CARPHA Director for Surveillance, Prevention and Control Dr. Virginia Asin-Oostburg said, “Studies have revealed that women in the Caribbean have higher rates of obesity in terms of BMIs compared to men. They also have higher rates of abdominal obesity, and likely to be 3 times more obese than men.” She also stated that, “Obesity and physical inactivity put women at excess risk of diabetes. This is confirmed by the very high levels of diabetes among women in the Region.”
Women with diabetes have more difficulty conceiving and may have poor pregnancy outcomes. During pregnancy, high blood glucose substantially increases the health risk of mother and child. The combination of maternal obesity and diabetes have also been linked to increased risk for the child to develop diabetes during adolescence.
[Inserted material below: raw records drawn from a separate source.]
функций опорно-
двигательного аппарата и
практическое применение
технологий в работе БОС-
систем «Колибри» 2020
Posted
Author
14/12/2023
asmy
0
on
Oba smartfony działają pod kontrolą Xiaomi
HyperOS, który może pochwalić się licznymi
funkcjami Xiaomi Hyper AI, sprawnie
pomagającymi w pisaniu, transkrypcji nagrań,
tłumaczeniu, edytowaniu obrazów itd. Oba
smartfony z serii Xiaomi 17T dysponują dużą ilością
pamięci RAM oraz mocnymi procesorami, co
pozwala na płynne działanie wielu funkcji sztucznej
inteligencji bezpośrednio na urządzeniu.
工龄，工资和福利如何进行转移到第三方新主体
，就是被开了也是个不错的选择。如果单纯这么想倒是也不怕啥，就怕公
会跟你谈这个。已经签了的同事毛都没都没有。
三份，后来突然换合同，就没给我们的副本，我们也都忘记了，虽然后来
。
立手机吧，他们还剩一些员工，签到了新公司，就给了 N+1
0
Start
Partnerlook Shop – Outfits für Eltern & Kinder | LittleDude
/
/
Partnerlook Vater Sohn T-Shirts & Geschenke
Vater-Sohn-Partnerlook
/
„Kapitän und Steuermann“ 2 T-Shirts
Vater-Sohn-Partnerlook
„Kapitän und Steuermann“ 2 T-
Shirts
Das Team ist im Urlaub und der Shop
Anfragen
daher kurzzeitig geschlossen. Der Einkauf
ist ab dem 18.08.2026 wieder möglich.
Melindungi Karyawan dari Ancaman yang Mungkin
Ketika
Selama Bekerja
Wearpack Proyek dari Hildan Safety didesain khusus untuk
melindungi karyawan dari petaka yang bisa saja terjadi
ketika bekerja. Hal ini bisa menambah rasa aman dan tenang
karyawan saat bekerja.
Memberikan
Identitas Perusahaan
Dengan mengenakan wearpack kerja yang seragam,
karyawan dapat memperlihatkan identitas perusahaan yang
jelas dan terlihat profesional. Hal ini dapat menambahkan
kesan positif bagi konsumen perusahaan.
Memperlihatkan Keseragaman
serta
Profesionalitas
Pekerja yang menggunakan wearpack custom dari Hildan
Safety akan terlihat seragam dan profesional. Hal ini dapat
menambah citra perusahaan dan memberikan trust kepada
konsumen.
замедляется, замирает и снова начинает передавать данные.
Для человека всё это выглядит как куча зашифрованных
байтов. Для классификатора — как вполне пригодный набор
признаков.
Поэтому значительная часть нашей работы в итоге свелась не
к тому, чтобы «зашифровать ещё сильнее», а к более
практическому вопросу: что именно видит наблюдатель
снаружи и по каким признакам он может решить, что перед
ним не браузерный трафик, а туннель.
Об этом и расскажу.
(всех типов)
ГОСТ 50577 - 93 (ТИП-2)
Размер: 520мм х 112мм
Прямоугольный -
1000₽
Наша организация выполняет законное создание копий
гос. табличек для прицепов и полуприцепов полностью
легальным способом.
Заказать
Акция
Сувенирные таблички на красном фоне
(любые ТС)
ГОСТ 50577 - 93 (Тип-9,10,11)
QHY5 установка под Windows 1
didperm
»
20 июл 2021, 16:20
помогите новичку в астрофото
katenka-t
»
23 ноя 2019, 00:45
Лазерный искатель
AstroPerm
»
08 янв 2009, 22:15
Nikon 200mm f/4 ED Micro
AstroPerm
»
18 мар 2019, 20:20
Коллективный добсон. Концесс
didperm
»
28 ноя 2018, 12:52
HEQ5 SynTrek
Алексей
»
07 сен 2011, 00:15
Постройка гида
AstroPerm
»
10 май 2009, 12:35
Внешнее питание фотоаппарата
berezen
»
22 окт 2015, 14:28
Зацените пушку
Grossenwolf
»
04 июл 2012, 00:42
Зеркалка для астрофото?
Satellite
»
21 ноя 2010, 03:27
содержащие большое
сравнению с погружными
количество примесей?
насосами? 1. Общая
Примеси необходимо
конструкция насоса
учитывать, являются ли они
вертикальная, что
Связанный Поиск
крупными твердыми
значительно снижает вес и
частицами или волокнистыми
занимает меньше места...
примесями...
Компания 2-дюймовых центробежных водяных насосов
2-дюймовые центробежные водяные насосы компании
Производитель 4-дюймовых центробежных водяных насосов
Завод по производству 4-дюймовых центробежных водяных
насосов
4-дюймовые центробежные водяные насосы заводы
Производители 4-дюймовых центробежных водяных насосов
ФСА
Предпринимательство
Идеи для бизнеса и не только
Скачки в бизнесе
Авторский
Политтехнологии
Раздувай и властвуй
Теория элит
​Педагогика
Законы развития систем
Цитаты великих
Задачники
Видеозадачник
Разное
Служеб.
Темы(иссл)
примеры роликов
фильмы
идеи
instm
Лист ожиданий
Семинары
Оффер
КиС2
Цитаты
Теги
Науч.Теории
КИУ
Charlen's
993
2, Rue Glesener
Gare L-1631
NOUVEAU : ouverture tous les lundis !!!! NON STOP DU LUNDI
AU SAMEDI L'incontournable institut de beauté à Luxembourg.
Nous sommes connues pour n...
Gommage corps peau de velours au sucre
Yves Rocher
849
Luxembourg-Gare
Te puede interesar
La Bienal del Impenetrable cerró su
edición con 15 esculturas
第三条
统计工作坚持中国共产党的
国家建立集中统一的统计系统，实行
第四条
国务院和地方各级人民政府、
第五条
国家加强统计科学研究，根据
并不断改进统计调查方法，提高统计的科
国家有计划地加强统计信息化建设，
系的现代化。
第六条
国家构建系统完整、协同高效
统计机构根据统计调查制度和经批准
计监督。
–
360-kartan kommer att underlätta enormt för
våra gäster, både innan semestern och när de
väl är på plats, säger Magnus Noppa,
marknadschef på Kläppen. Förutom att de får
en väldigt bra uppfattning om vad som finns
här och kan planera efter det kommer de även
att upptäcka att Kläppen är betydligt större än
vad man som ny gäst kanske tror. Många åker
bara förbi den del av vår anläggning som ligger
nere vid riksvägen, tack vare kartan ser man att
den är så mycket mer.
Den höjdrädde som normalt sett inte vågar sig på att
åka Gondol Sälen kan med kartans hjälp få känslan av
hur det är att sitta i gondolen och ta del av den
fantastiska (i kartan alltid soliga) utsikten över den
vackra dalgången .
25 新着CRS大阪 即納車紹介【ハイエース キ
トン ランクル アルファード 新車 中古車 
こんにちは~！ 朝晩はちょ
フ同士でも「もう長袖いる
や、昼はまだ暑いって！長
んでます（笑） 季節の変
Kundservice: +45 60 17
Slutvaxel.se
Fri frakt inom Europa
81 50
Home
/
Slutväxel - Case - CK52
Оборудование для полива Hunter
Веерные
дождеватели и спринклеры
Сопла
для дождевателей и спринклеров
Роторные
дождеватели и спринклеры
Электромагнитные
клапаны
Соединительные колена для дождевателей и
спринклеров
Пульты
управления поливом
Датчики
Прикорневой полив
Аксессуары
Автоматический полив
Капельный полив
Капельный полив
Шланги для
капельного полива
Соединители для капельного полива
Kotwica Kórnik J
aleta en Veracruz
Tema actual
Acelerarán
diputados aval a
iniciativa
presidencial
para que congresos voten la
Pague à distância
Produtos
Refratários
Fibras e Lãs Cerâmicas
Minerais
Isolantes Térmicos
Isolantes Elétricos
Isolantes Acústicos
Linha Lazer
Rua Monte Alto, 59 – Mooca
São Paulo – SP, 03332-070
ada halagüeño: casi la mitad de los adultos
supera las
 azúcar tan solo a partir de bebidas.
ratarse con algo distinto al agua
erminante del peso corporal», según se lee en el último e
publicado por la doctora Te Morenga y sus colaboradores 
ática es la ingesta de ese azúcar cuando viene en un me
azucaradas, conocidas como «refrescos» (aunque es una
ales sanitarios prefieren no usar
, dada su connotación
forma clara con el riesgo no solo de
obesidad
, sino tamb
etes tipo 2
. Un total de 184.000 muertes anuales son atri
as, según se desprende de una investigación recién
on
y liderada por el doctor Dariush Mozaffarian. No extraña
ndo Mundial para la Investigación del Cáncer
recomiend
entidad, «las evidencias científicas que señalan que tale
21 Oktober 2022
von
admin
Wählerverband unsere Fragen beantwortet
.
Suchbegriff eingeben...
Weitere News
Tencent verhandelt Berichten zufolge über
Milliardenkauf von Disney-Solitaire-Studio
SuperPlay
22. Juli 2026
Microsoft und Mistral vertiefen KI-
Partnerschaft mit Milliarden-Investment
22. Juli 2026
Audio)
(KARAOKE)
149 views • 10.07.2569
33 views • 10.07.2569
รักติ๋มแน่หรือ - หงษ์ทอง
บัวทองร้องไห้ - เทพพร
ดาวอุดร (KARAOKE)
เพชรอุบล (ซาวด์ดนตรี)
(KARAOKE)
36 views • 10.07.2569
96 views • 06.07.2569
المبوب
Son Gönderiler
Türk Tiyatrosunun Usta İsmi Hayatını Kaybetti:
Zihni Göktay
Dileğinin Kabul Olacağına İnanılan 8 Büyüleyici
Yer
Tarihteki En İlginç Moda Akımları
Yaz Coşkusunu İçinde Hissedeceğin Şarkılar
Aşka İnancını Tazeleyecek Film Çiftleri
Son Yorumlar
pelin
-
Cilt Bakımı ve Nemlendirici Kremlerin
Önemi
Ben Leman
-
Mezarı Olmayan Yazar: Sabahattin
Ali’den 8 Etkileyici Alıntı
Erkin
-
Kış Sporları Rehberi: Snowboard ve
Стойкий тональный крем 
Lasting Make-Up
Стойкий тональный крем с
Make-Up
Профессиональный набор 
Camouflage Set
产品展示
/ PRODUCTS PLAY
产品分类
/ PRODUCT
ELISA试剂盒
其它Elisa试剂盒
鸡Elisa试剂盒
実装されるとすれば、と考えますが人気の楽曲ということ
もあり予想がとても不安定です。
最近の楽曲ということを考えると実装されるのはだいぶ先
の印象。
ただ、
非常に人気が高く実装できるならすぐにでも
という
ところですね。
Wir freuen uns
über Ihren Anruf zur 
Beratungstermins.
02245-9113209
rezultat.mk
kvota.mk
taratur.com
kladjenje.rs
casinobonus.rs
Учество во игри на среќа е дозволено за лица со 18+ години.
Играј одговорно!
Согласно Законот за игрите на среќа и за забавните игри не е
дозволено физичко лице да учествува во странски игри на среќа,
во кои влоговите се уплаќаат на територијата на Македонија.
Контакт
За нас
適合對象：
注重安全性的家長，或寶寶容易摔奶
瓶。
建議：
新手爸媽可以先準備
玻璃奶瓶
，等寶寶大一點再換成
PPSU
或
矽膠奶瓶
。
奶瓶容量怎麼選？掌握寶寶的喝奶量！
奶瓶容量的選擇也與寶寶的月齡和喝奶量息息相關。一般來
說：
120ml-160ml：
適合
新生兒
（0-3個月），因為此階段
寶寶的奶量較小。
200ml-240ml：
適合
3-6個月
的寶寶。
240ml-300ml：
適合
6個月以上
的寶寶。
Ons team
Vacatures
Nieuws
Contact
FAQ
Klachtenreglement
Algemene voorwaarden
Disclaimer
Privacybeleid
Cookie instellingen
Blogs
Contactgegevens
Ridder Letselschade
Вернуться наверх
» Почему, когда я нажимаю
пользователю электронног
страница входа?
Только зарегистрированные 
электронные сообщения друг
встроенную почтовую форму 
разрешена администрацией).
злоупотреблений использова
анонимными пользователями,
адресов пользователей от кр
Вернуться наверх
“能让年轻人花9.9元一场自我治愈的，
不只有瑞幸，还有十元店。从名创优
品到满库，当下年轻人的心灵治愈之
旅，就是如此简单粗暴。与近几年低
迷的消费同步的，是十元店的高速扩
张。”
Diabetes, a major contributor to premature death, is estimated to affect 10-15% of the adult population in the Caribbean Region. The disease is a major cause of blindness, kidney failure, heart attack and stroke and is responsible for high rates of complications, such as lower limb amputation.
For those already affected, diabetes can be treated, and its consequences avoided or delayed with medication, regular screening and treatment for complications. Every adult should monitor their health status regularly.
Dr. Asin-Oostburg said, “We urge you to visit your doctor or a health facility to get screened for diabetes. Following your diabetes treatment regimen and keeping your blood glucose under control is important to avoid serious complications of the disease.”
CARPHA said it continues to support member states in their efforts to minimize the impact of diabetes, adding that the Agency is also actively working with partners regionally and internationally including non-governmental organizations to reduce risk factors and chronic diseases in the region.
In addition, CARPHA is collaborating with institutions and agencies within the Caribbean Community (CARICOM) region to impact trade agreements and influence the availability and access to healthy foods.